I share my star sign with both Charles Manson and Hilary Clinton, what on earth does that say about me?

I’m a Scorpio, of course, which means I am stubborn, deeply emotional (under the surface) and passionate. I can nurse a grudge for decades, I am secretive and hard to get to know, I am intense. I am a water sign which makes sense; I can spend hours in the bath and the sea air calms me. I am assertive and likely to be a leader in my field- wait a second… We’ve hit a dead end here. My own mother emails me links to courses with titles like “How to be more assertive” and in all my years on this planet, I have never been “manager material”. I thought this stuff was supposed to be accurate?

Human beings love belonging, we love being part of a group. We are tribal creatures, it is written into the very fabric of who we are; we love categorising ourselves to fit in to groups, be they majorities or niches, we just can’t help ourselves. I am personally a member of innumerable groups. I am female, I am Caucasian, I am in my twenties, I have hay fever, I don’t like baked beans, I do like tomatoes, I have read The Great Gatsby, I enjoy rock music, I don’t enjoy Jazz, I think pineapple belongs on a pizza. And in that arbitrary list, I have identified ten groups that I belong to. Ten things I may have in common with someone else, ten potential points of solidarity or conflict. I am infinitely groupable and so are you.

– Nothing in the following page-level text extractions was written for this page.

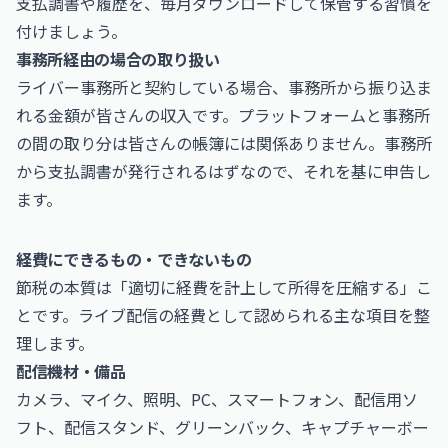
支払調書や履歴を、毎月ダウンロードして保管する習慣を
付けましょう。
事務所経由の場合の取り扱い
ライバー事務所と契約している場合、事務所から振り込ま
れる金額が皆さんの収入です。プラットフォームと事務所
の間の取り分は皆さんの帳簿には関係ありません。事務所
から支払調書が発行されるはずなので、それを基に申告し
ます。
経費にできるもの・できないもの
節税の本質は「適切に経費を計上して所得を圧縮する」こ
とです。ライブ配信の経費として認められる主な項目を整
理します。
配信機材・備品
カメラ、マイク、照明、PC、スマートフォン、配信用ソ
フト、配信スタンド、グリーンバック、キャプチャーボー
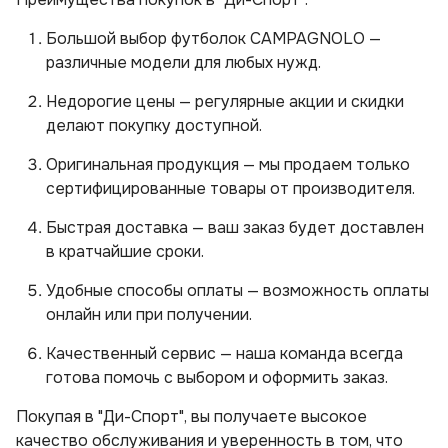
Большой выбор футболок CAMPAGNOLO —
различные модели для любых нужд.
Недорогие цены — регулярные акции и скидки
делают покупку доступной.
Оригинальная продукция — мы продаем только
сертифицированные товары от производителя.
Быстрая доставка — ваш заказ будет доставлен
в кратчайшие сроки.
Удобные способы оплаты — возможность оплаты
онлайн или при получении.
Качественный сервис — наша команда всегда
готова помочь с выбором и оформить заказ.
Покупая в "Ди-Спорт", вы получаете высокое
качество обслуживания и уверенность в том, что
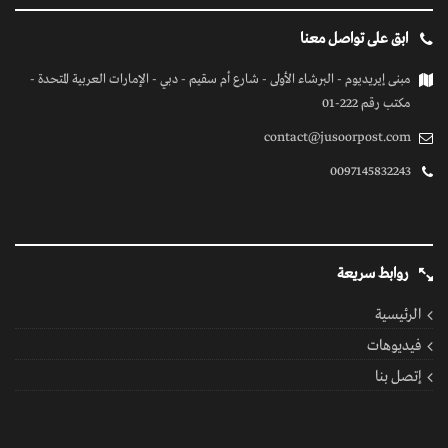
ابق على تواصل معنا
مبنى إيريديوم - البرشاء الأولى - شارع أم سقيم - دبي - الإمارات العربية المتحدة -
مكتب رقم 222-01
contact@jusoorpost.com
0097145832243
روابط سريعة
الرئيسية
فيديوهات
إتصل بنا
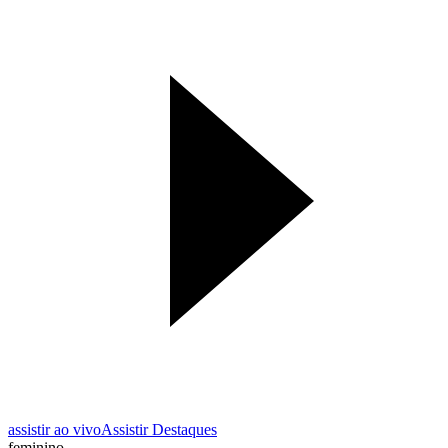
assistir ao vivo
Assistir Destaques
feminino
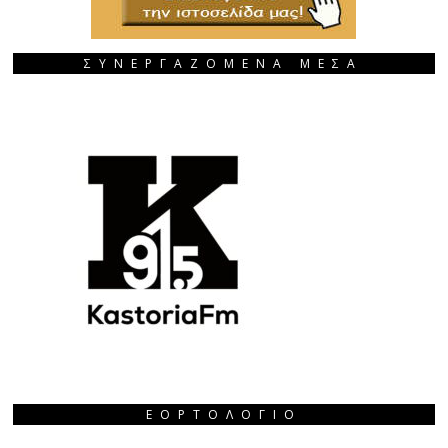
ΣΥΝΕΡΓΑΖΟΜΕΝΑ ΜΕΣΑ
ΕΟΡΤΟΛΌΓΙΟ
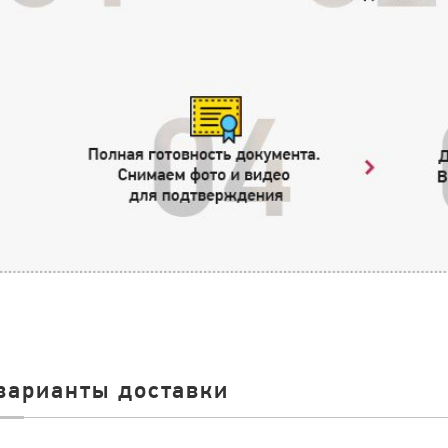
варианты доставки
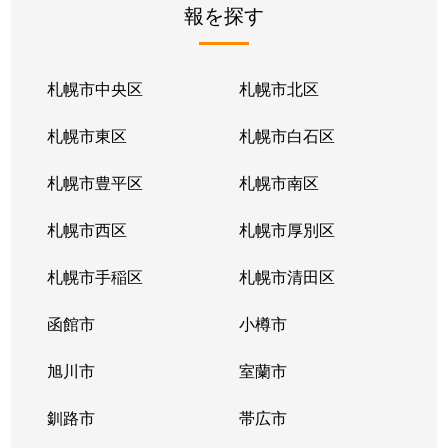
報を探す
月寒東２条
2,800万円
福住
徒歩1
月寒東２条
1,700万円
福住
徒歩1
札幌市中央区
札幌市北区
月寒東２条
770万円
福住
徒歩2
札幌市東区
札幌市白石区
月寒東３条
860万円
月寒中央
徒歩1
札幌市豊平区
札幌市南区
月寒東４条
1,900万円
月寒中央
徒歩2
札幌市西区
札幌市厚別区
月寒東４条
1,700万円
南郷7丁目
徒歩1
札幌市手稲区
札幌市清田区
月寒東５条
3,000万円
南郷7丁目
徒歩8
函館市
小樽市
豊平２条
2,400万円
東札幌
徒歩9
旭川市
室蘭市
豊平２条
3,100万円
東札幌
徒歩9
釧路市
帯広市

Tribalism used to be a pre-requisite for survival, there truly was strength in numbers whether we were hunting and gathering or claiming land or leaving our children with members of the community so that we could go out and work. Nowadays, tribalism can be a destructive and harmful force but the desire for belonging is both natural, and relatable.

Our Astrological signs are an easy way to put ourselves into yet another group of people, to create a sense of shared experience and a knowing of one another. I’m not just stubborn, I’m stubborn because I’m a Scorpio. You love the limelight because you’re a Leo or maybe your boldness comes from the fact that you are an Aries.

You can read your horoscope online or in a newspaper or magazine (remember those?) and it’s easy to see yourself in your reading, in fact it’s encouraged. The predictions and descriptors can definitely be applied to your life in some way and just like that, you’ve found another group to be a part of.

I suppose two distinct groups worth considering are those who believe in astrology and those who don’t.

Humans also love storytelling; it is one of our oldest and most enduring art forms. We have come a long way from ancient Greek legends and folklore to Game of Thrones and Pixar but the art of storytelling is still very much alive and our long lasting interest in Astrology proves just that.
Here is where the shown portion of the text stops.